Resulta inevitable rememorar que Antonio Frío irrumpió en el medio artístico santandereano —y colombiano— en los ya lejanos años 70, cuando las emisoras empezaron a pasar al aire, con inusitada persistencia, su canción Pistolero siglo XX, que muy pronto se convirtió en el éxito del año. Así que es un compositor y cantor de excelsas calidades.
Pero, además, Antonio Frío es pintor.
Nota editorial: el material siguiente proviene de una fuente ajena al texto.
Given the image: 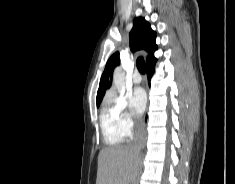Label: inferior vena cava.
Here are the masks:
<instances>
[{"instance_id":"obj_1","label":"inferior vena cava","mask_w":235,"mask_h":184,"mask_svg":"<svg viewBox=\"0 0 235 184\" xmlns=\"http://www.w3.org/2000/svg\"><path fill=\"white\" fill-rule=\"evenodd\" d=\"M146 144V130L142 118H136L134 128V138L130 144L134 154L140 156L142 148Z\"/></svg>"}]
</instances>
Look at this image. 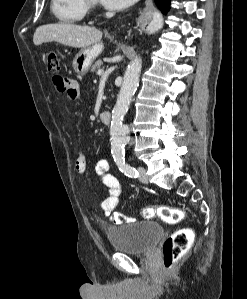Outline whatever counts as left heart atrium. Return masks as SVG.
Returning a JSON list of instances; mask_svg holds the SVG:
<instances>
[{
    "instance_id": "obj_1",
    "label": "left heart atrium",
    "mask_w": 247,
    "mask_h": 299,
    "mask_svg": "<svg viewBox=\"0 0 247 299\" xmlns=\"http://www.w3.org/2000/svg\"><path fill=\"white\" fill-rule=\"evenodd\" d=\"M135 0H100V2L111 9H122Z\"/></svg>"
}]
</instances>
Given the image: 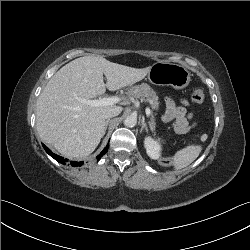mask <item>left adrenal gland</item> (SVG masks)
Here are the masks:
<instances>
[{"label":"left adrenal gland","instance_id":"1","mask_svg":"<svg viewBox=\"0 0 250 250\" xmlns=\"http://www.w3.org/2000/svg\"><path fill=\"white\" fill-rule=\"evenodd\" d=\"M141 124H142V126H141L140 132H142L143 129H145V131L148 132V126H147L144 119L141 121Z\"/></svg>","mask_w":250,"mask_h":250}]
</instances>
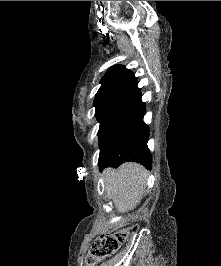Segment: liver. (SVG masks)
Instances as JSON below:
<instances>
[{"label": "liver", "mask_w": 221, "mask_h": 266, "mask_svg": "<svg viewBox=\"0 0 221 266\" xmlns=\"http://www.w3.org/2000/svg\"><path fill=\"white\" fill-rule=\"evenodd\" d=\"M105 188L118 212L125 213L140 203L147 180V171L137 163H125L117 169L103 171Z\"/></svg>", "instance_id": "liver-1"}]
</instances>
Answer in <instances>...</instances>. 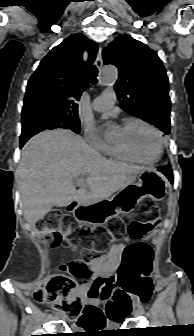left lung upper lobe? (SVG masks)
Masks as SVG:
<instances>
[{
    "mask_svg": "<svg viewBox=\"0 0 194 336\" xmlns=\"http://www.w3.org/2000/svg\"><path fill=\"white\" fill-rule=\"evenodd\" d=\"M103 59L105 64H113L119 70L114 88L120 107L169 134V83L157 53L122 35L104 48Z\"/></svg>",
    "mask_w": 194,
    "mask_h": 336,
    "instance_id": "obj_1",
    "label": "left lung upper lobe"
}]
</instances>
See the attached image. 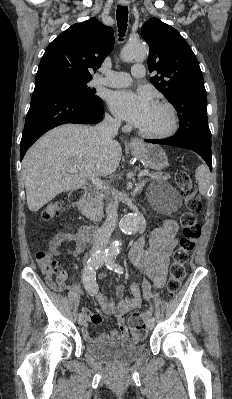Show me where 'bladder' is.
I'll return each mask as SVG.
<instances>
[{"instance_id":"31cf9c89","label":"bladder","mask_w":232,"mask_h":399,"mask_svg":"<svg viewBox=\"0 0 232 399\" xmlns=\"http://www.w3.org/2000/svg\"><path fill=\"white\" fill-rule=\"evenodd\" d=\"M145 345L124 340L88 343L85 351L91 357L112 365H126L136 361L145 352Z\"/></svg>"}]
</instances>
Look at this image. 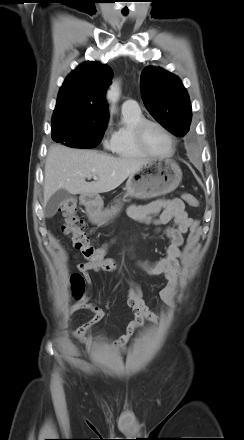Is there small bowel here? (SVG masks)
I'll use <instances>...</instances> for the list:
<instances>
[{
  "label": "small bowel",
  "instance_id": "c3829d8e",
  "mask_svg": "<svg viewBox=\"0 0 244 440\" xmlns=\"http://www.w3.org/2000/svg\"><path fill=\"white\" fill-rule=\"evenodd\" d=\"M159 218L153 216L159 214ZM128 214L135 220L156 226L157 232L162 231L167 236L171 243L166 249L165 255L153 262L137 261V265L148 275L164 276L167 283L159 292V298L168 306H174V297L177 289L178 274H179V258L181 256L180 247L183 244V235L189 230L193 224V219L189 216L185 209L184 203L177 198L174 199H158L150 203L142 205H131L128 208ZM170 222L173 225L168 226ZM132 253V249H129ZM79 270L83 273L86 282L91 285V272L98 271L89 262L79 264ZM117 266L108 271H113ZM127 305L133 310L134 319L127 325L126 332L113 342V347L117 350L126 353L127 343L133 336L135 330L142 326L145 320L151 322L163 323L149 307L145 304L142 298V292L138 284L132 282L126 298ZM79 310H89L94 313L91 320L84 323L75 331V337L87 346H93L94 343L86 337V332L92 326L102 321L106 313L98 306L87 303L86 299L75 303L71 306V312Z\"/></svg>",
  "mask_w": 244,
  "mask_h": 440
}]
</instances>
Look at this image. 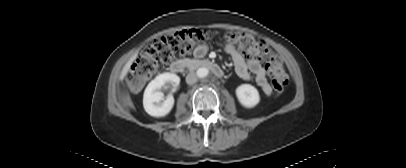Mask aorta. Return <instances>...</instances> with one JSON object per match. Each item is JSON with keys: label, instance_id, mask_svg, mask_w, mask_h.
I'll use <instances>...</instances> for the list:
<instances>
[{"label": "aorta", "instance_id": "762f6f07", "mask_svg": "<svg viewBox=\"0 0 406 168\" xmlns=\"http://www.w3.org/2000/svg\"><path fill=\"white\" fill-rule=\"evenodd\" d=\"M208 73H209V70L205 67H201L196 71V75L199 78H205L208 75Z\"/></svg>", "mask_w": 406, "mask_h": 168}]
</instances>
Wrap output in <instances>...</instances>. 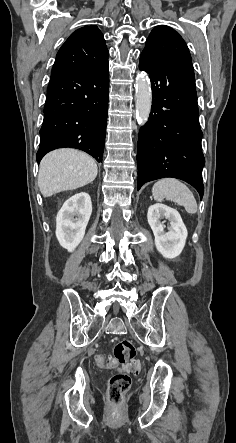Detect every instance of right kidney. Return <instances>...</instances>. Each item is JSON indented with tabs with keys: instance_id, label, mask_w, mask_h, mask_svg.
I'll list each match as a JSON object with an SVG mask.
<instances>
[{
	"instance_id": "obj_1",
	"label": "right kidney",
	"mask_w": 236,
	"mask_h": 443,
	"mask_svg": "<svg viewBox=\"0 0 236 443\" xmlns=\"http://www.w3.org/2000/svg\"><path fill=\"white\" fill-rule=\"evenodd\" d=\"M92 213L89 194L80 192L65 201L56 217V237L60 245L72 252L82 241Z\"/></svg>"
}]
</instances>
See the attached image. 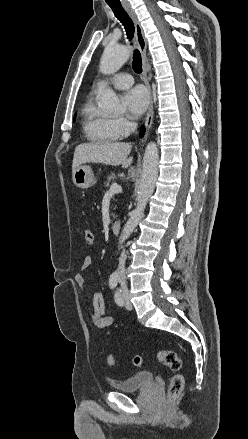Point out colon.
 Here are the masks:
<instances>
[{
	"mask_svg": "<svg viewBox=\"0 0 248 439\" xmlns=\"http://www.w3.org/2000/svg\"><path fill=\"white\" fill-rule=\"evenodd\" d=\"M83 237L87 244L92 245L94 243V234L91 230L85 229L83 231ZM155 359L164 363L169 369L175 372L179 371L182 366V361L180 357L173 351H167V350L158 351L155 354ZM106 362L109 366H115L117 364L116 358L111 354H108L106 356ZM143 362H144L143 356L141 355L134 356L133 364L135 366H141ZM183 387H184V377L179 373L175 374L171 378V382L168 387V391H167L168 400L171 402L177 400L183 391Z\"/></svg>",
	"mask_w": 248,
	"mask_h": 439,
	"instance_id": "obj_1",
	"label": "colon"
}]
</instances>
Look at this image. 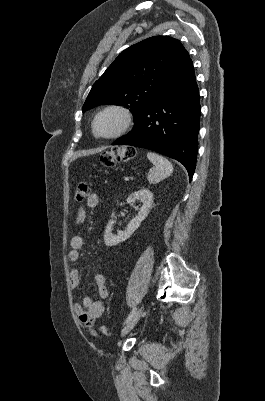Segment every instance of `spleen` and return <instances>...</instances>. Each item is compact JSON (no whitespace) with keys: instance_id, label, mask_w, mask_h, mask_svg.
Masks as SVG:
<instances>
[{"instance_id":"3e777b00","label":"spleen","mask_w":265,"mask_h":401,"mask_svg":"<svg viewBox=\"0 0 265 401\" xmlns=\"http://www.w3.org/2000/svg\"><path fill=\"white\" fill-rule=\"evenodd\" d=\"M147 158L154 164L147 176L150 184H157V182L164 180V178H167L173 172V164H171L170 160L164 158V156H160L156 152H147Z\"/></svg>"}]
</instances>
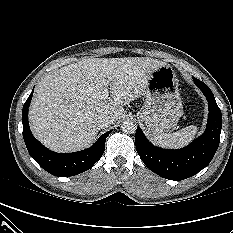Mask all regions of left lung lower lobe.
<instances>
[{"mask_svg":"<svg viewBox=\"0 0 233 233\" xmlns=\"http://www.w3.org/2000/svg\"><path fill=\"white\" fill-rule=\"evenodd\" d=\"M194 83L208 101V122L203 135L179 150L153 146L139 127L135 135L136 150L144 164L157 175L170 180H183L204 169L215 155L220 142L222 115L210 88L193 77Z\"/></svg>","mask_w":233,"mask_h":233,"instance_id":"obj_1","label":"left lung lower lobe"}]
</instances>
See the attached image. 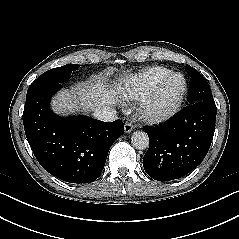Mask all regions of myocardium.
<instances>
[{"label":"myocardium","instance_id":"obj_1","mask_svg":"<svg viewBox=\"0 0 239 239\" xmlns=\"http://www.w3.org/2000/svg\"><path fill=\"white\" fill-rule=\"evenodd\" d=\"M173 78H180L182 81V85L178 94L174 97L172 102L166 108L155 109L152 105L155 96L160 92L163 86ZM186 93L187 81L184 75L178 72H170L166 76L156 81L139 100L137 115L142 121L151 124H159L166 122L176 116L181 110Z\"/></svg>","mask_w":239,"mask_h":239}]
</instances>
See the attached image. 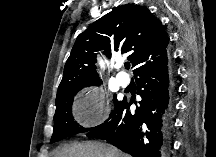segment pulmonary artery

Un magnífico pintor que se dedicó siempre a exaltar a ese Bolívar de ruana y sombrero, agotado, cansado, traicionado, empobrecido y vencido del que nunca nos hablaban en las clases de Historia Patria.
También Antonio Frío escribió, pues, con pincel, cincel, fuego y martillo, una nueva visión de los vencidos.
Ruitoque, Mesa de las Tempestades, Área Metropolitana de Bucaramanga, sábado 21 de julio de 2018.
ÓSCAR HUMBERTO GÓMEZ GÓMEZ: Miembro de la Academia de Historia de Santander y del Colegio Nacional de Periodistas (CNP).